Пак Голь - Отечество
Он вспомнил, что не успел вчера отправить письмо жене. Он достал из нагрудного кармана свернутый вдвое лист бумаги, стал читать:
— «Мэри! Если бы ты знала, как я люблю тебя. Верь мне и жди, ты сама понимаешь, что писать часто мне трудно. Гоним красных на Север от 38-й параллели. Генерал Макартур обещал кончить войну до рождества, скоро мы должны выйти к китайской границе, тогда я вернусь домой. Но мне трудно поверить, что скоро всему этому конец. Поговаривают, что после Кореи мы пойдем на Китай, а потом, может быть, и на Россию… Наши парни недовольны — они сыты войной по горло. В любой момент война может превратиться в мировую — нам всем так кажется. Жду отпуска. Привезу тебе с десяток сувениров, каких не сыщешь во всей Америке. Ценные вещички! Коммунисты не знают цены золоту и драгоценностям. Мне удалось добыть несколько слитков…»
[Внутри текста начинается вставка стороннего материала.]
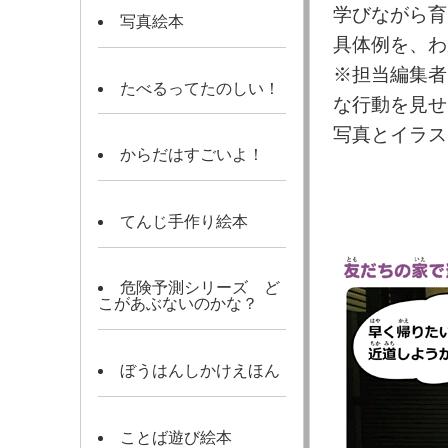
学びながら育
写真絵本
具体例を、わ
※担当編集者
たべるってたのしい！
な行動を見せ
写真とイラス
からだはすごいよ！
てんじ手作り絵本
危険予測シリーズ ど
こがあぶないのかな？
ぼうはんしかけえほん
ことば遊び絵本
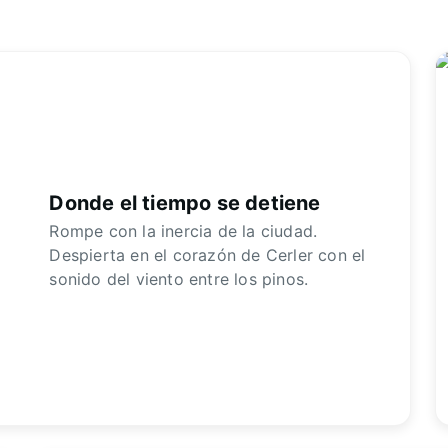
Donde el tiempo se detiene
Rompe con la inercia de la ciudad.
Despierta en el corazón de Cerler con el
sonido del viento entre los pinos.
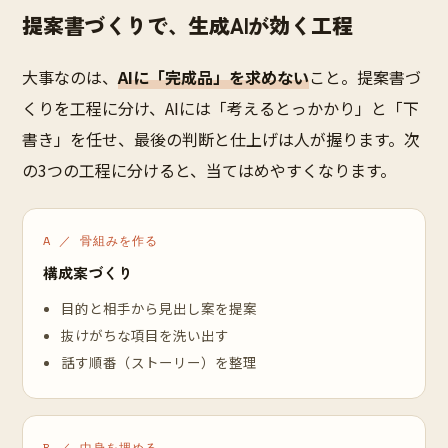
提案書づくりで、生成AIが効く工程
大事なのは、
AIに「完成品」を求めない
こと。提案書づ
くりを工程に分け、AIには「考えるとっかかり」と「下
書き」を任せ、最後の判断と仕上げは人が握ります。次
の3つの工程に分けると、当てはめやすくなります。
A ／ 骨組みを作る
構成案づくり
目的と相手から見出し案を提案
抜けがちな項目を洗い出す
話す順番（ストーリー）を整理
B ／ 中身を埋める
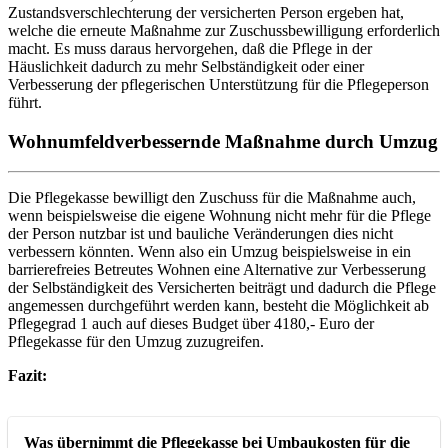
Zustandsverschlechterung der versicherten Person ergeben hat,
welche die erneute Maßnahme zur Zuschussbewilligung erforderlich
macht. Es muss daraus hervorgehen, daß die Pflege in der
Häuslichkeit dadurch zu mehr Selbständigkeit oder einer
Verbesserung der pflegerischen Unterstützung für die Pflegeperson
führt.
Wohnumfeldverbessernde Maßnahme durch Umzug
Die Pflegekasse bewilligt den Zuschuss für die Maßnahme auch,
wenn beispielsweise die eigene Wohnung nicht mehr für die Pflege
der Person nutzbar ist und bauliche Veränderungen dies nicht
verbessern könnten. Wenn also ein Umzug beispielsweise in ein
barrierefreies Betreutes Wohnen eine Alternative zur Verbesserung
der Selbständigkeit des Versicherten beiträgt und dadurch die Pflege
angemessen durchgeführt werden kann, besteht die Möglichkeit ab
Pflegegrad 1 auch auf dieses Budget über 4180,- Euro der
Pflegekasse für den Umzug zuzugreifen.
Fazit:
Was übernimmt die Pflegekasse bei Umbaukosten für die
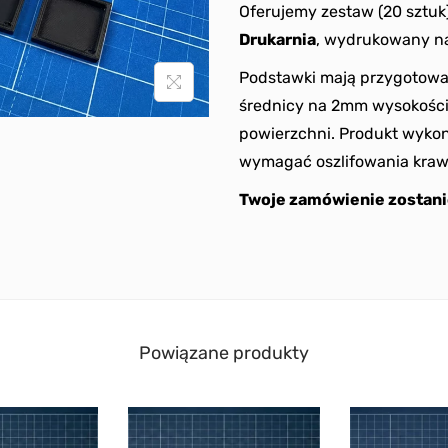
Oferujemy zestaw (20 sztuk
Drukarnia
, wydrukowany na
Podstawki mają przygotow
średnicy na 2mm wysokości.
powierzchni. Produkt wykon
wymagać oszlifowania kraw
Twoje zamówienie zostani
Powiązane produkty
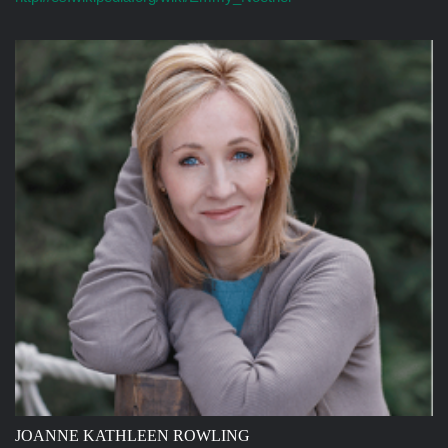
JOANNE KATHLEEN ROWLING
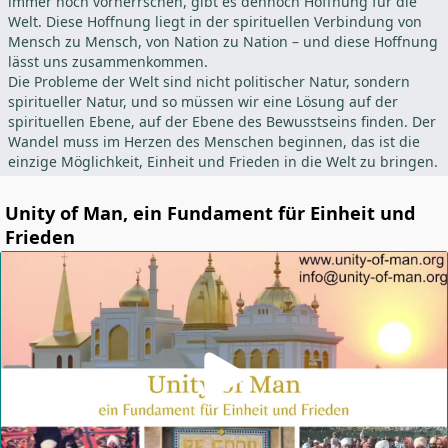
immer noch vorherrschen, gibt es dennoch Hoffnung für die
Welt. Diese Hoffnung liegt in der spirituellen Verbindung von
Mensch zu Mensch, von Nation zu Nation – und diese Hoffnung
lässt uns zusammenkommen.
Die Probleme der Welt sind nicht politischer Natur, sondern
spiritueller Natur, und so müssen wir eine Lösung auf der
spirituellen Ebene, auf der Ebene des Bewusstseins finden. Der
Wandel muss im Herzen des Menschen beginnen, das ist die
einzige Möglichkeit, Einheit und Frieden in die Welt zu bringen.
Unity of Man, ein Fundament für Einheit und
Frieden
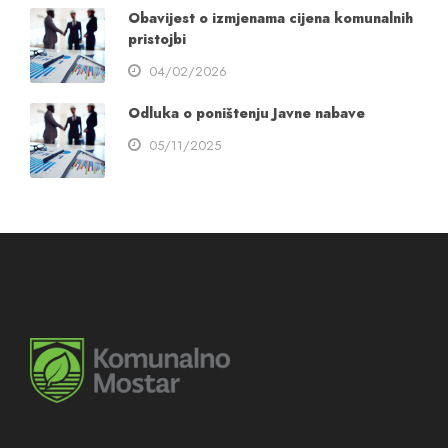
Obavijest o izmjenama cijena komunalnih
pristojbi
04/02/2026
Odluka o poništenju Javne nabave
05/11/2025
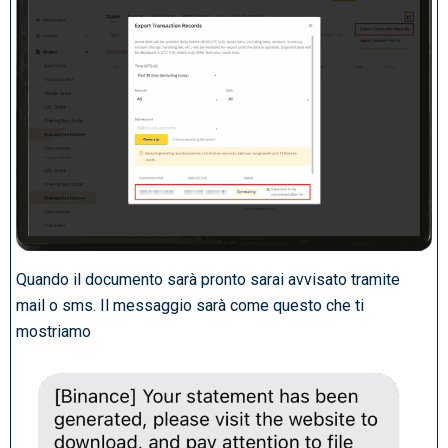
Quando il documento sarà pronto sarai avvisato tramite
mail o sms. Il messaggio sarà come questo che ti
mostriamo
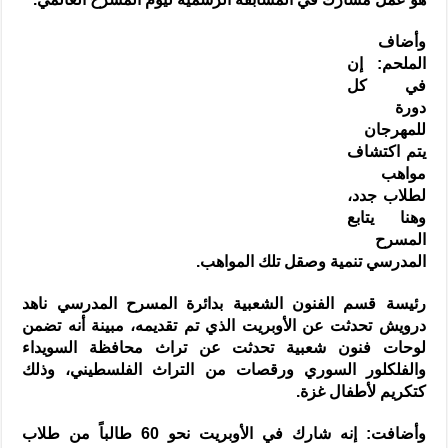
وأضاف
الملحم: إن
في كل
دورة
للمهرجان
يتم اكتشاف
مواهب
لطلاب جدد،
وهنا يتابع
المسرح
المدرسي تنمية وصقل تلك المواهب.
رئيسة قسم الفنون الشعبية بدائرة المسرح المدرسي ناهد
درويش تحدثت عن الأوبريت الذي تم تقديمه، مبينة أنه تضمن
لوحات فنون شعبية تحدثت عن تراث محافظة السويداء
والفلكلور السوري ورقصات من التراث الفلسطيني، وذلك
كتكريم لأطفال غزة.
وأضافت: إنه شارك في الأوبريت نحو 60 طالباً من طلاب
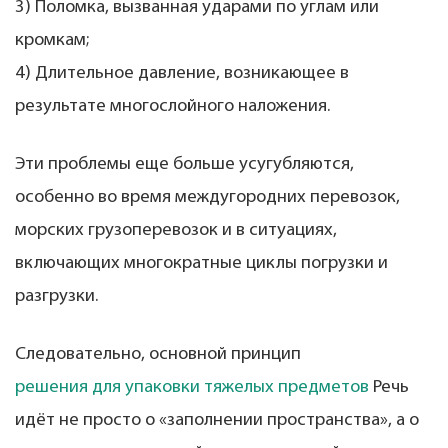
3) Поломка, вызванная ударами по углам или
кромкам;
4) Длительное давление, возникающее в
результате многослойного наложения.
Эти проблемы еще больше усугубляются,
особенно во время междугородних перевозок,
морских грузоперевозок и в ситуациях,
включающих многократные циклы погрузки и
разгрузки.
Следовательно, основной принцип
решения для упаковки тяжелых предметов
Речь
идёт не просто о «заполнении пространства», а о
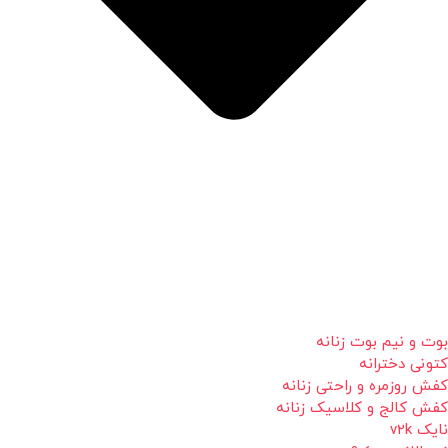
بوت و نیم بوت زنانه
کتونی دخترانه
کفش روزمره و راحتی زنانه
کفش کالج و کلاسیک زنانه
نایک v2k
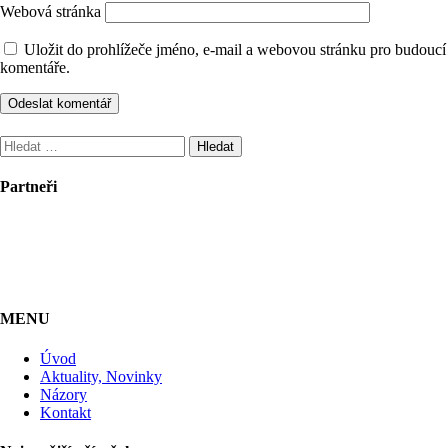
Webová stránka
Uložit do prohlížeče jméno, e-mail a webovou stránku pro budoucí
komentáře.
Vyhledávání
Partneři
MENU
Úvod
Aktuality, Novinky
Názory
Kontakt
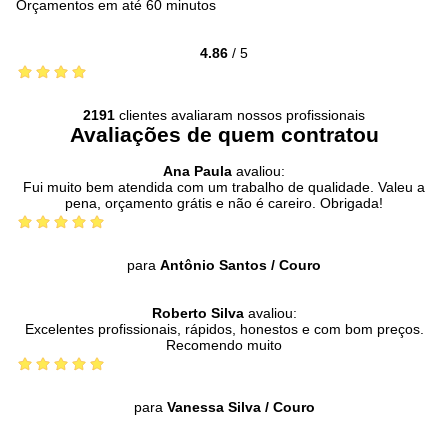
Orçamentos em até 60 minutos
4.86
/
5
2191
clientes avaliaram nossos profissionais
Avaliações de quem contratou
Ana Paula
avaliou:
Fui muito bem atendida com um trabalho de qualidade. Valeu a
pena, orçamento grátis e não é careiro. Obrigada!
para
Antônio Santos
/
Couro
Roberto Silva
avaliou:
Excelentes profissionais, rápidos, honestos e com bom preços.
Recomendo muito
para
Vanessa Silva
/
Couro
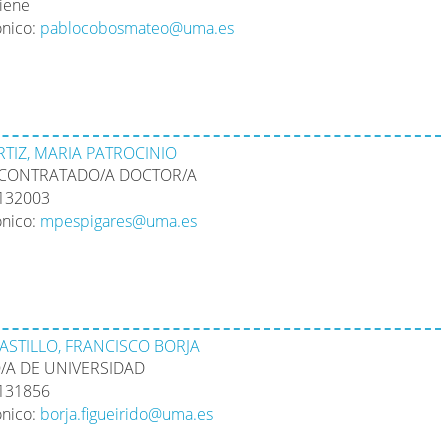
tiene
ónico:
pablocobosmateo@uma.es
RTIZ, MARIA PATROCINIO
 CONTRATADO/A DOCTOR/A
2132003
ónico:
mpespigares@uma.es
ASTILLO, FRANCISCO BORJA
/A DE UNIVERSIDAD
2131856
ónico:
borja.figueirido@uma.es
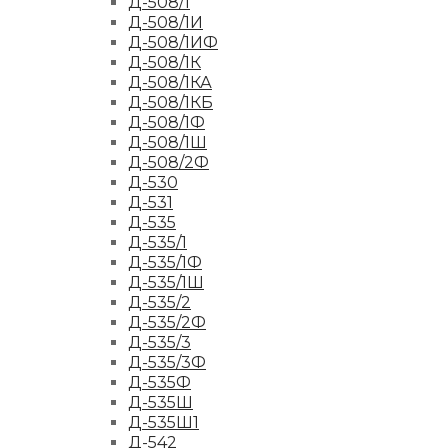
Д-508/1
Д-508/1И
Д-508/1ИФ
Д-508/1К
Д-508/1КА
Д-508/1КБ
Д-508/1Ф
Д-508/1Ш
Д-508/2Ф
Д-530
Д-531
Д-535
Д-535/1
Д-535/1Ф
Д-535/1Ш
Д-535/2
Д-535/2Ф
Д-535/3
Д-535/3Ф
Д-535Ф
Д-535Ш
Д-535Ш1
Д-542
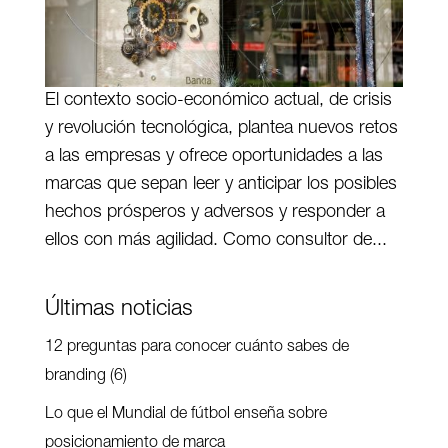
El contexto socio-económico actual, de crisis
y revolución tecnológica, plantea nuevos retos
a las empresas y ofrece oportunidades a las
marcas que sepan leer y anticipar los posibles
hechos prósperos y adversos y responder a
ellos con más agilidad. Como consultor de...
Últimas noticias
12 preguntas para conocer cuánto sabes de
branding (6)
Lo que el Mundial de fútbol enseña sobre
posicionamiento de marca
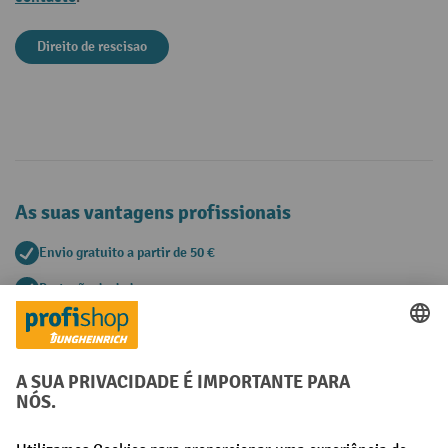
Direito de rescisao
As suas vantagens profissionais
Envio gratuito a partir de 50 €
Proteção de dados segura
Aconselhamento pessoal de compra
Métodos de pagamento
Creditcard (Master)
Creditcard (Visa)
Pré-pagamento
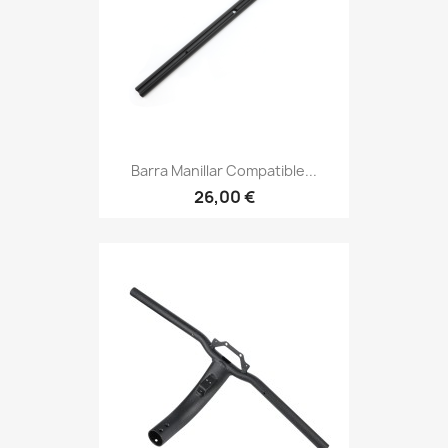
Barra Manillar Compatible...
26,00 €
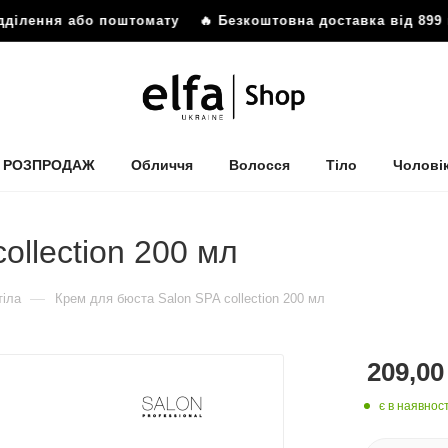
дділення або поштомату
🔥 Безкоштовна доставка від 899 г
РОЗПРОДАЖ
Обличчя
Волосся
Тіло
Чолові
ollection 200 мл
—
тіла
Крем для бюста Salon SPA collection 200 мл
209,00
є в наявност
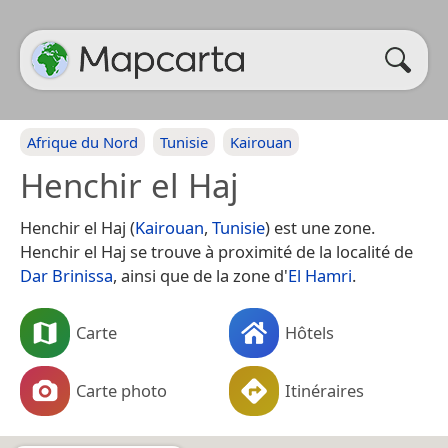
Afrique du Nord
Tunisie
Kairouan
Henchir el Haj
Henchir el Haj (
Kairouan
,
Tunisie
) est une zone.
Henchir el Haj se trouve à proximité de la localité de
Dar Brinissa
, ainsi que de la zone d'
El Hamri
.
Carte
Hôtels
Carte photo
Itinéraires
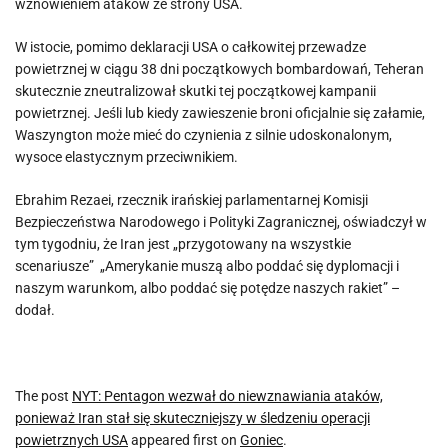
wznowieniem ataków ze strony USA.
W istocie, pomimo deklaracji USA o całkowitej przewadze
powietrznej w ciągu 38 dni początkowych bombardowań, Teheran
skutecznie zneutralizował skutki tej początkowej kampanii
powietrznej. Jeśli lub kiedy zawieszenie broni oficjalnie się załamie,
Waszyngton może mieć do czynienia z silnie udoskonalonym,
wysoce elastycznym przeciwnikiem.
Ebrahim Rezaei, rzecznik irańskiej parlamentarnej Komisji
Bezpieczeństwa Narodowego i Polityki Zagranicznej, oświadczył w
tym tygodniu, że Iran jest „przygotowany na wszystkie
scenariusze” „Amerykanie muszą albo poddać się dyplomacji i
naszym warunkom, albo poddać się potędze naszych rakiet” –
dodał.
The post
NYT: Pentagon wezwał do niewznawiania ataków,
ponieważ Iran stał się skuteczniejszy w śledzeniu operacji
powietrznych USA
appeared first on
Goniec
.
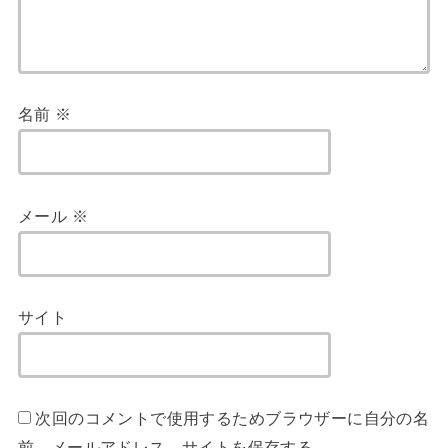
名前
※
メール
※
サイト
次回のコメントで使用するためブラウザーに自分の名
前、メールアドレス、サイトを保存する。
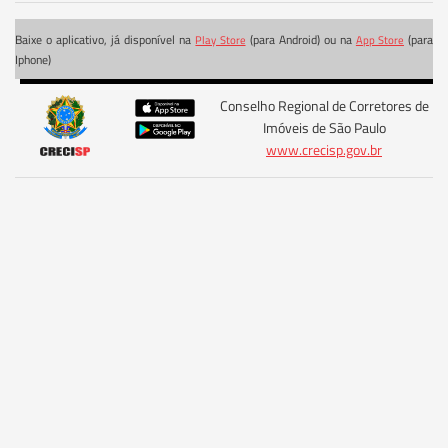
Baixe o aplicativo, já disponível na
(para Android) ou na
(para
Play Store
App Store
Iphone)
Conselho Regional de Corretores de
Imóveis de São Paulo
www.crecisp.gov.br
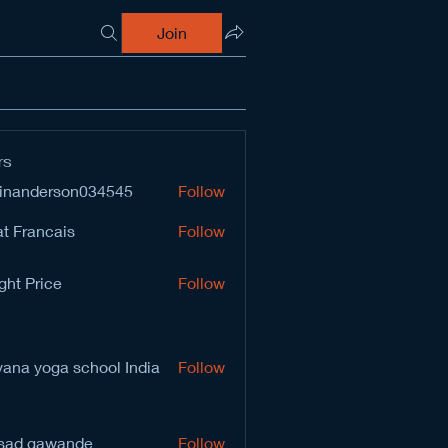
Join
rs
inanderson034545
Follow
derson034545
t Francais
Follow
ght Price
Follow
vana yoga school India
Follow
sad gawande
Follow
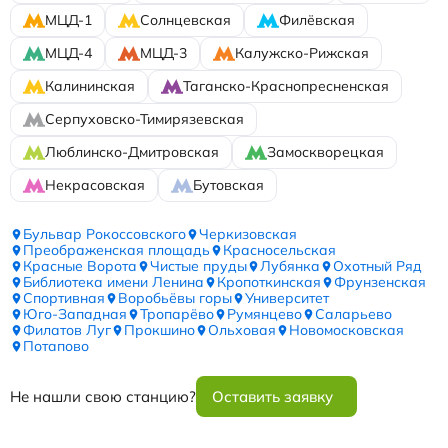
МЦД-1
Солнцевская
Филёвская
МЦД-4
МЦД-3
Калужско-Рижская
Калининская
Таганско-Краснопресненская
Серпуховско-Тимирязевская
Люблинско-Дмитровская
Замоскворецкая
Некрасовская
Бутовская
Бульвар Рокоссовского
Черкизовская
Преображенская площадь
Красносельская
Красные Ворота
Чистые пруды
Лубянка
Охотный Ряд
Библиотека имени Ленина
Кропоткинская
Фрунзенская
Спортивная
Воробьёвы горы
Университет
Юго-Западная
Тропарёво
Румянцево
Саларьево
Филатов Луг
Прокшино
Ольховая
Новомосковская
Потапово
Не нашли свою станцию?
Оставить заявку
На этом письмо обрывалось. Капитан хотел было дописать его, но раздумал; болела голова. С улицы доносится шум, послышались выстрелы. Уоттон прислушался — ничего особенного. Однако тревожное состояние не проходило. «Если бы ты знала, Мэри, как здесь тяжело… Каждую минуту ждешь смерти… Уж лучше при случае в плен сдаться… Ради тебя я бы сдался. Это не трусость, это благоразумие». Капитан повторил вслух два специально выученных корейских слова:
— Ханбок… Тхухан…[21]
«Пожалуй, ханбок — легче произнести, — подумал Уоттон. — А все-таки как же утихомирить этих партизан?»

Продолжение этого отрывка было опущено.